Faces of Freedom
Home-based weaving and the tailing vulnerability: Kavita
As Kavita begins talking while tweaking around with the seemingly complicated switches of the tubewell, the interaction becomes a lot different from the limited visits to her home. The initial drop-ins at Kavita’s house had painted a vague picture of indifference within the family; Believing Kavita to be “the dumb one among the kids”, Kavita’s father was not keen on sending her to the local school. After repeated counselling and with support from Kavita’s eldest brother, she began attending the village school, even though the education gap between her and other children her age remains immense. Kavita frowns when asked if she has been enjoying her new stint with the village school. Still a month old to the mainstream education system, she can hardly read Hindi words and has developed a love/hate relationship with Mathematics.

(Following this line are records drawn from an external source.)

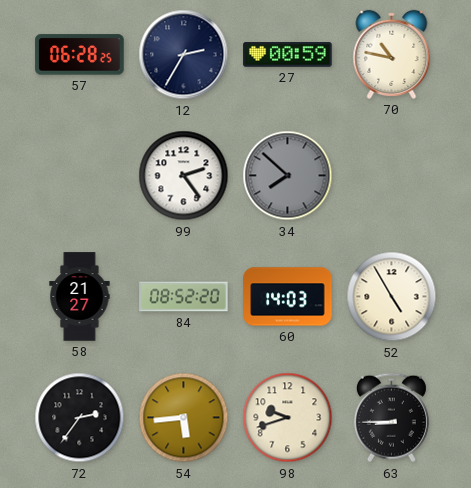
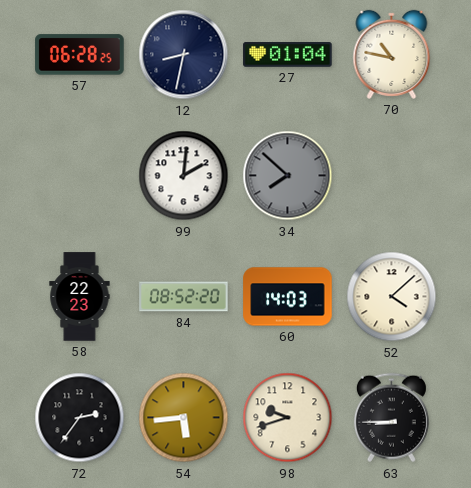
12: 2:35 -> 8:32
27: 00:59 -> 01:04
99: 2:24 -> 2:01
58: 21:27 -> 22:23
52: 4:55 -> 4:08
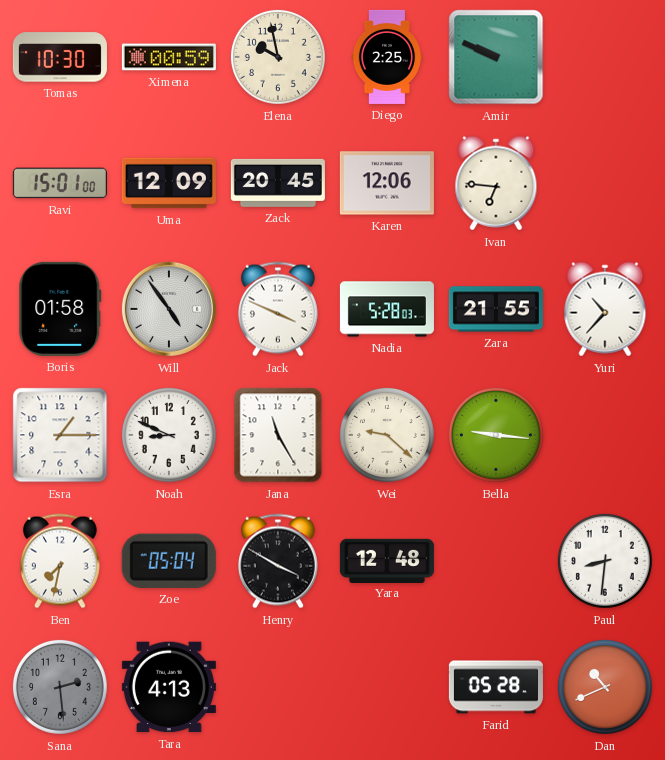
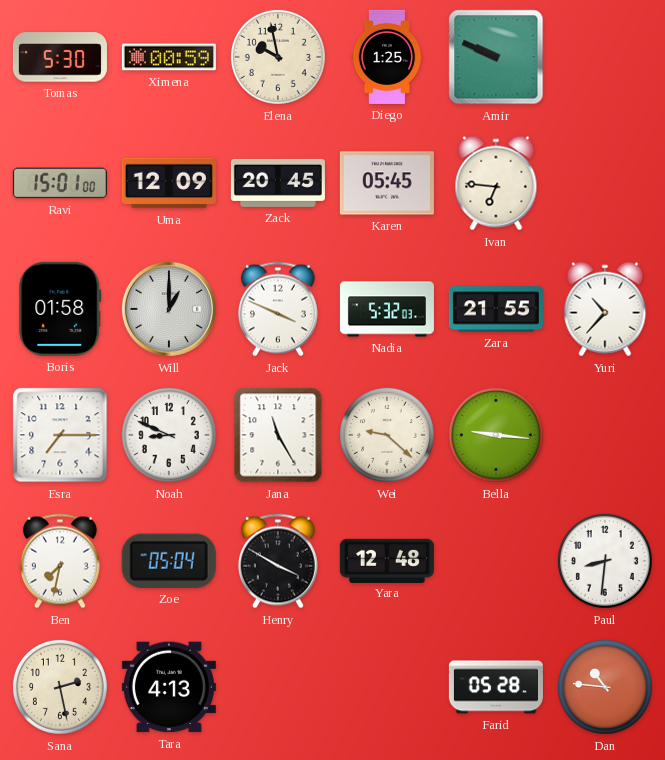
Tomas: 10:30 -> 5:30
Diego: 2:25 -> 1:25
Karen: 12:06 -> 05:45
Will: 4:54 -> 1:00
Nadia: 5:28 -> 5:32
Esra: 1:15 -> 7:15
Sana: 2:29 -> 2:28
Sana dial: grey -> cream
Dan: 10:41 -> 10:46
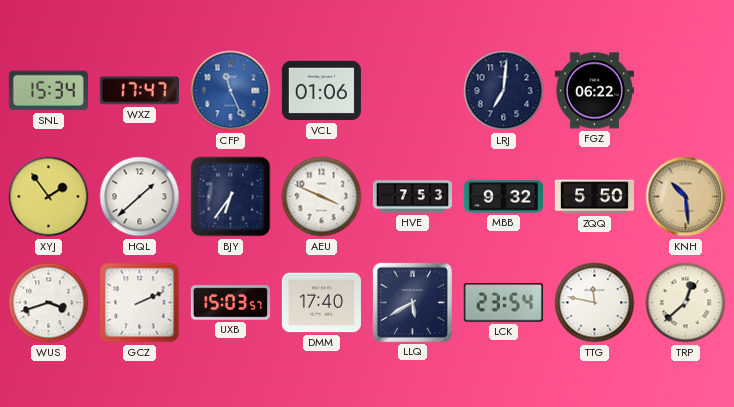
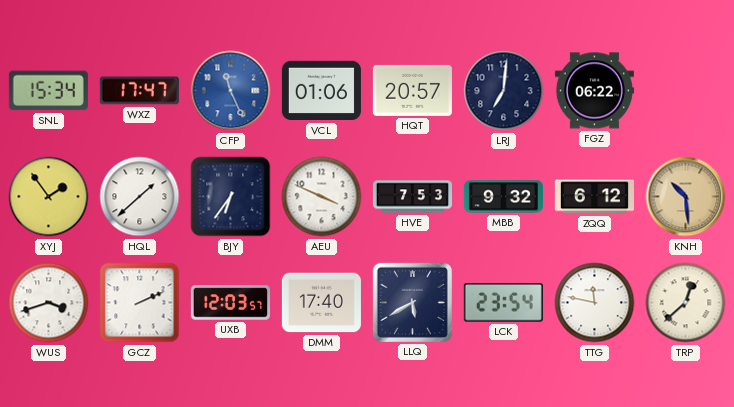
HQT: none -> 20:57
ZQQ: 5:50 -> 6:12
UXB: 15:03 -> 12:03
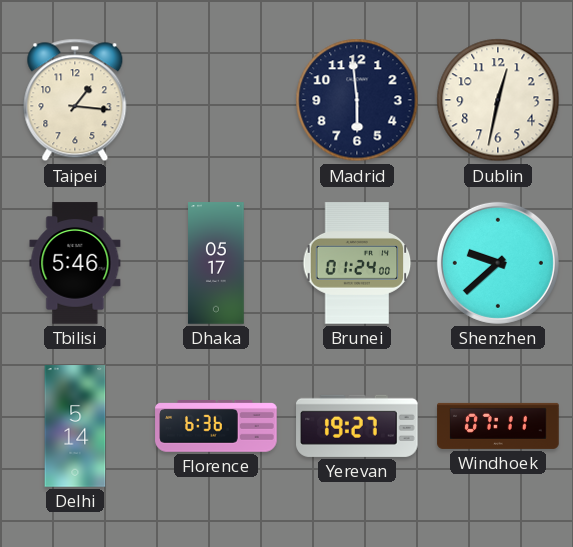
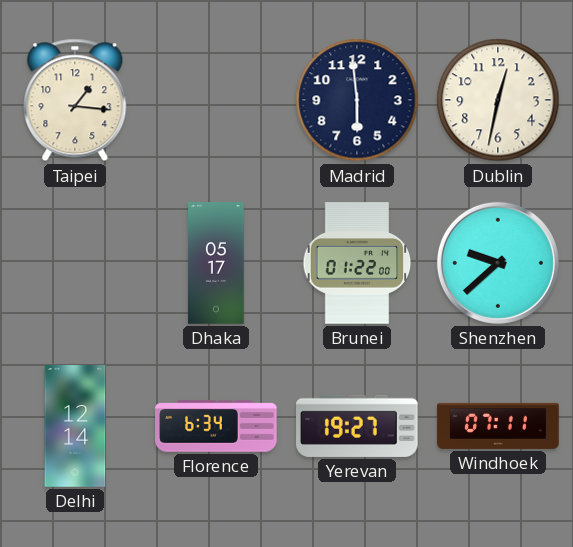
Tbilisi: 5:46 -> none
Brunei: 01:24 -> 01:22
Delhi: 5:14 -> 12:14
Florence: 6:36 -> 6:34
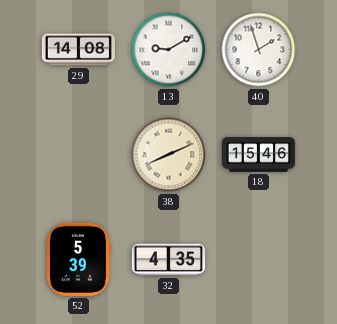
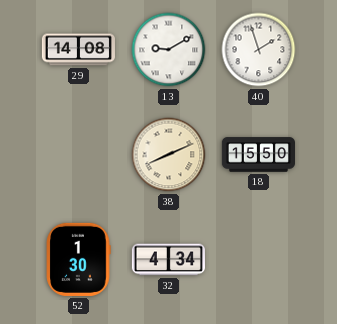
18: 15:46 -> 15:50
52: 5:39 -> 1:30
32: 4:35 -> 4:34
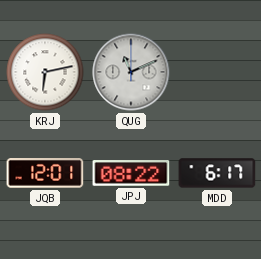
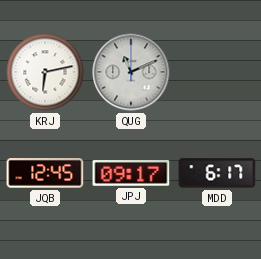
JQB: 12:01 -> 12:45
JPJ: 08:22 -> 09:17
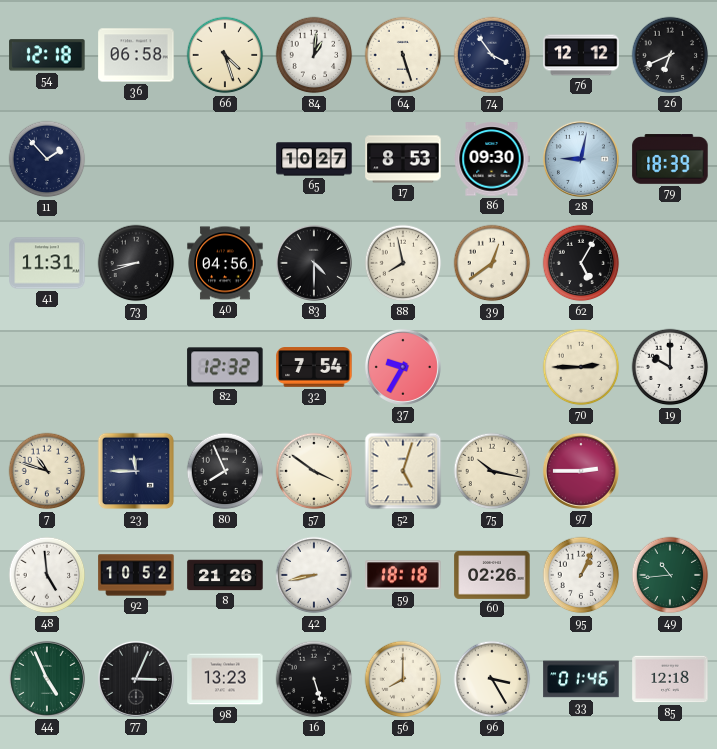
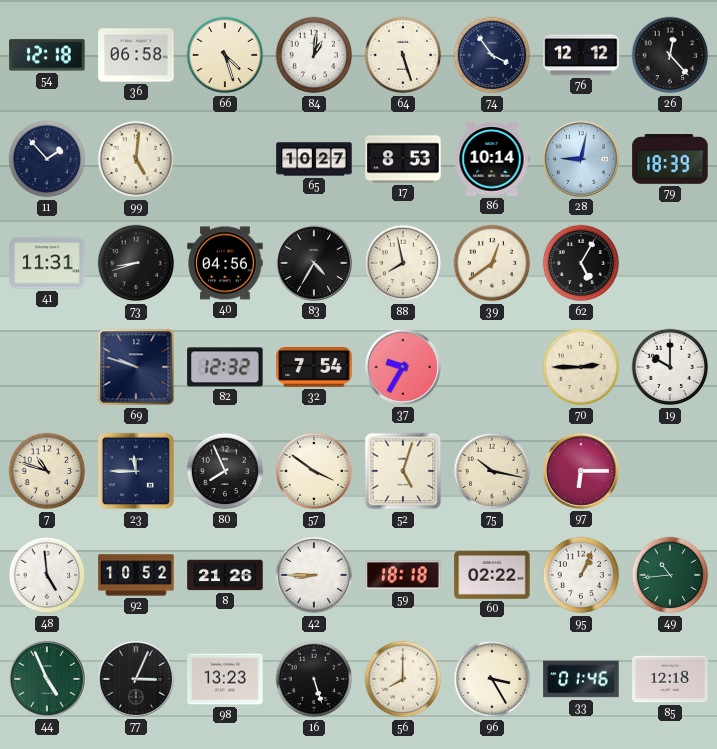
26: 6:41 -> 12:23
99: none -> 5:01
86: 09:30 -> 10:14
83: 4:30 -> 4:35
69: none -> 9:48
97: 2:45 -> 6:15
42: 8:43 -> 8:45
60: 02:26 -> 02:22
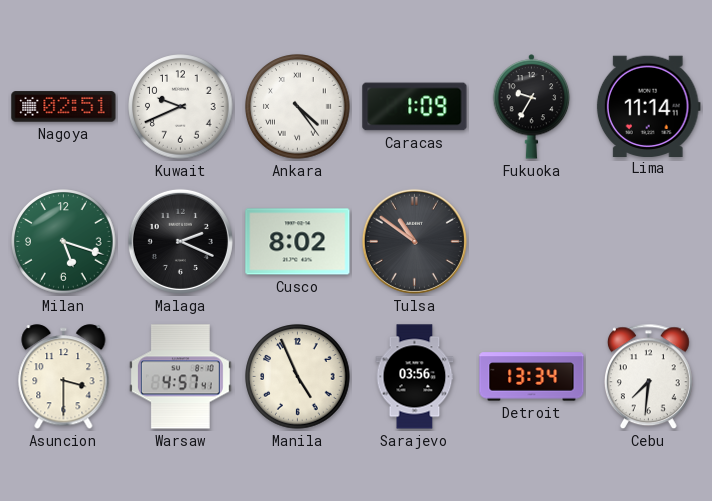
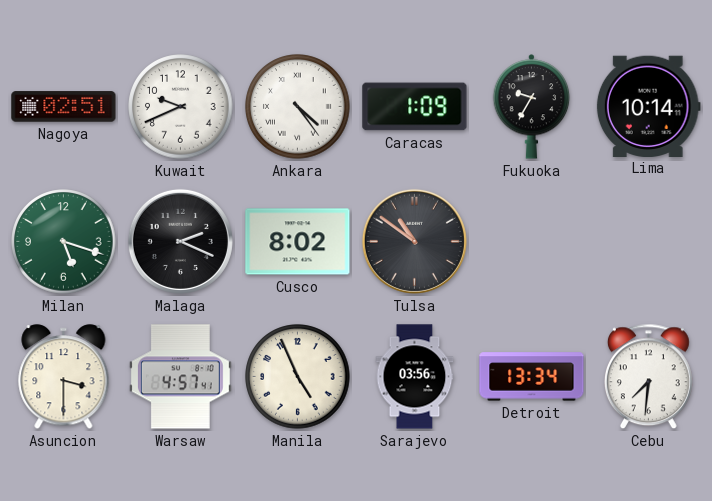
Lima: 11:14 -> 10:14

She talks about her best friend who she dances and walks to school with, how she holds dear the small dilapidated TV set, and her fixation with machinery (especially, the tubewell). In several ways, Kavita is your everyday pre-teen, but her vulnerability and contribution to the familial livelihood of carpet weaving deter her from having a normal childhood. While Kavita’s exact contribution in carpet-weaving is hard to determine, she labours all the same, given the repeated rounds of washing, sweeping and cooking, that she along with other young girls in rural India are invariably subjected to. Now, that she has begun attending school, GoodWeave hopes to bridge the gap she has with her peers through its Motivation and Learning Camp in Bhairopura.